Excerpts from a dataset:
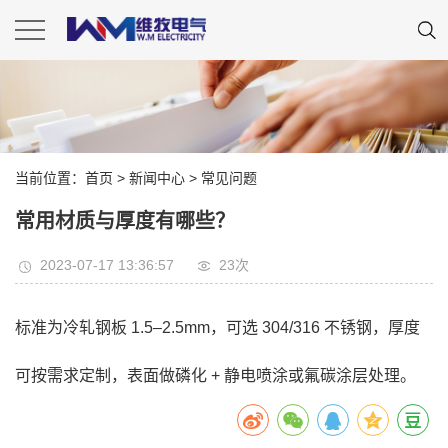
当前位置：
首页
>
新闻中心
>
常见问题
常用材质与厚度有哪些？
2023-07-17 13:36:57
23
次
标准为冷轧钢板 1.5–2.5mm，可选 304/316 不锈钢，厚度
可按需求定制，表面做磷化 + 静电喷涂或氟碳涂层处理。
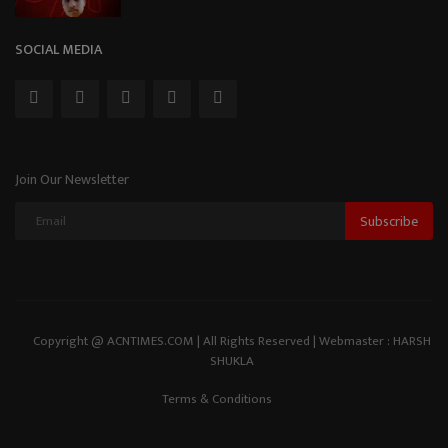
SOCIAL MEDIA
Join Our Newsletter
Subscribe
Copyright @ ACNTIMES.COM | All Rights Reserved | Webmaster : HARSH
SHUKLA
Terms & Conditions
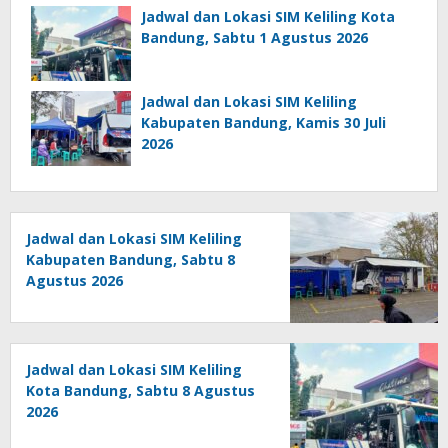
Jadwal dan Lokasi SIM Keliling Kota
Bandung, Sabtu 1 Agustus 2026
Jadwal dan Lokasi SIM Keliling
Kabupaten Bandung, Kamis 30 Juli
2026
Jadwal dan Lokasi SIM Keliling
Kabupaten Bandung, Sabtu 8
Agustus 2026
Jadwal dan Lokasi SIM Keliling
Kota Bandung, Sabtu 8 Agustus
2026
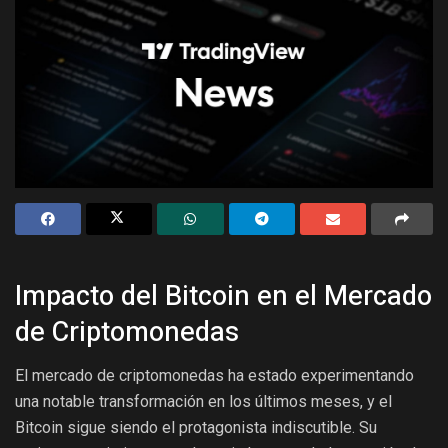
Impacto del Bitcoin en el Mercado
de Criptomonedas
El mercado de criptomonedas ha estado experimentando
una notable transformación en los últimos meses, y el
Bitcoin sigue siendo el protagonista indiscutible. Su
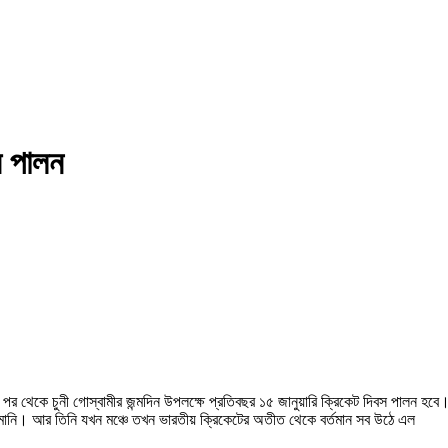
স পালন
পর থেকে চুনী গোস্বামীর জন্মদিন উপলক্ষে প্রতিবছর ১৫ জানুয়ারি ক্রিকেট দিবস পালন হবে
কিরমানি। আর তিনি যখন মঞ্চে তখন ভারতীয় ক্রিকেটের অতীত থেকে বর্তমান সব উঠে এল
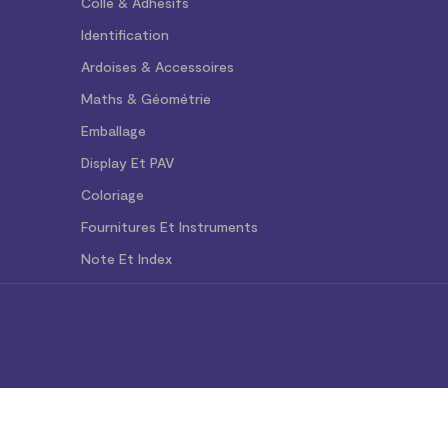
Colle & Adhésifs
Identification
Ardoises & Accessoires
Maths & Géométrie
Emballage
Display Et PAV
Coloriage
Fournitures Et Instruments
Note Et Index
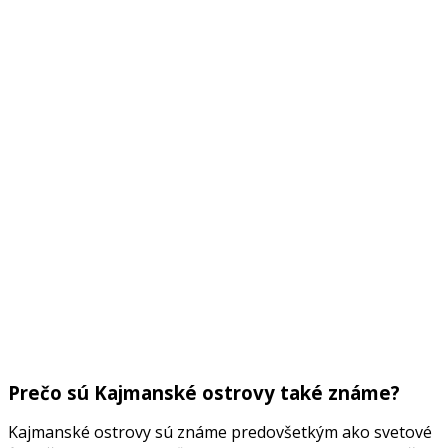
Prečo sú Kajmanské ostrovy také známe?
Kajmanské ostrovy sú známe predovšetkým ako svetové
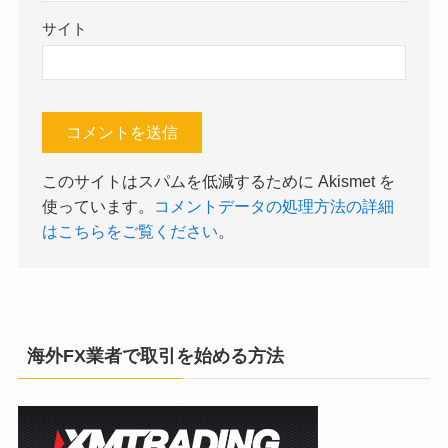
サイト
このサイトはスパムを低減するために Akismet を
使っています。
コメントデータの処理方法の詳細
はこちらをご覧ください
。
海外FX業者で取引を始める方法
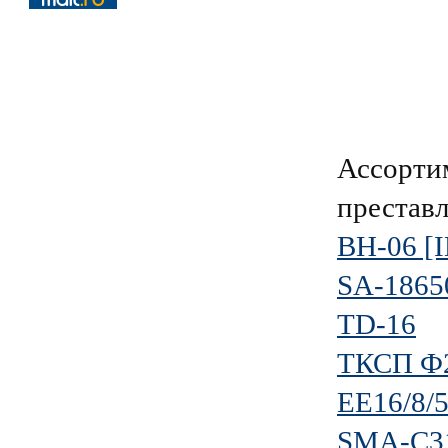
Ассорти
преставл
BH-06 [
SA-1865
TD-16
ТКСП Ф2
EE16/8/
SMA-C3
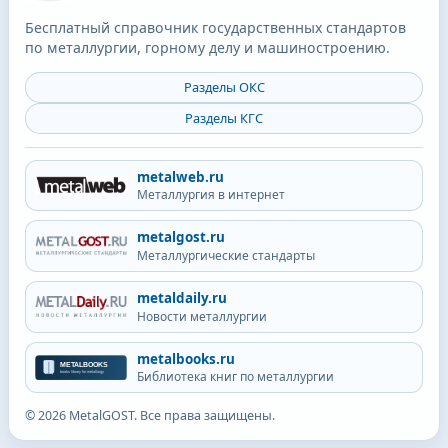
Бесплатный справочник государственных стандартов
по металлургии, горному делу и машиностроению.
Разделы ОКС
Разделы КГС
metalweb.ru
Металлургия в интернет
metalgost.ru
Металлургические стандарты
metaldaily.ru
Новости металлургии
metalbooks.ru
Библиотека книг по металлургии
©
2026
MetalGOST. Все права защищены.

Problem details: After removing the pictures, set down every record above exactly as it stands.

Answer below:
当前位置：
首页
>
新闻中心
>
常见问题
常用材质与厚度有哪些？
2023-07-17 13:36:57
23
次
标准为冷轧钢板 1.5–2.5mm，可选 304/316 不锈钢，厚度
可按需求定制，表面做磷化 + 静电喷涂或氟碳涂层处理。
SOCIAL MEDIA
Join Our Newsletter
Subscribe
Copyright @ ACNTIMES.COM | All Rights Reserved | Webmaster : HARSH
SHUKLA
Terms & Conditions
Jadwal dan Lokasi SIM Keliling Kota
Bandung, Sabtu 1 Agustus 2026
Jadwal dan Lokasi SIM Keliling
Kabupaten Bandung, Kamis 30 Juli
2026
Jadwal dan Lokasi SIM Keliling
Kabupaten Bandung, Sabtu 8
Agustus 2026
Jadwal dan Lokasi SIM Keliling
Kota Bandung, Sabtu 8 Agustus
2026
Impacto del Bitcoin en el Mercado
de Criptomonedas
El mercado de criptomonedas ha estado experimentando
una notable transformación en los últimos meses, y el
Bitcoin sigue siendo el protagonista indiscutible. Su
স পালন
পর থেকে চুনী গোস্বামীর জন্মদিন উপলক্ষে প্রতিবছর ১৫ জানুয়ারি ক্রিকেট দিবস পালন হবে
কিরমানি। আর তিনি যখন মঞ্চে তখন ভারতীয় ক্রিকেটের অতীত থেকে বর্তমান সব উঠে এল
Colle & Adhésifs
Identification
Ardoises & Accessoires
Maths & Géométrie
Emballage
Display Et PAV
Coloriage
Fournitures Et Instruments
Note Et Index
Prečo sú Kajmanské ostrovy také známe?
Kajmanské ostrovy sú známe predovšetkým ako svetové
サイト
このサイトはスパムを低減するために Akismet を
使っています。
コメントデータの処理方法の詳細
はこちらをご覧ください
。
海外FX業者で取引を始める方法
Ассорти
преставл
BH-06 [
SA-1865
TD-16
ТКСП Ф2
EE16/8/
SMA-C3
Бесплатный справочник государственных стандартов
по металлургии, горному делу и машиностроению.
Разделы ОКС
Разделы КГС
metalweb.ru
Металлургия в интернет
metalgost.ru
Металлургические стандарты
metaldaily.ru
Новости металлургии
metalbooks.ru
Библиотека книг по металлургии
©
2026
MetalGOST. Все права защищены.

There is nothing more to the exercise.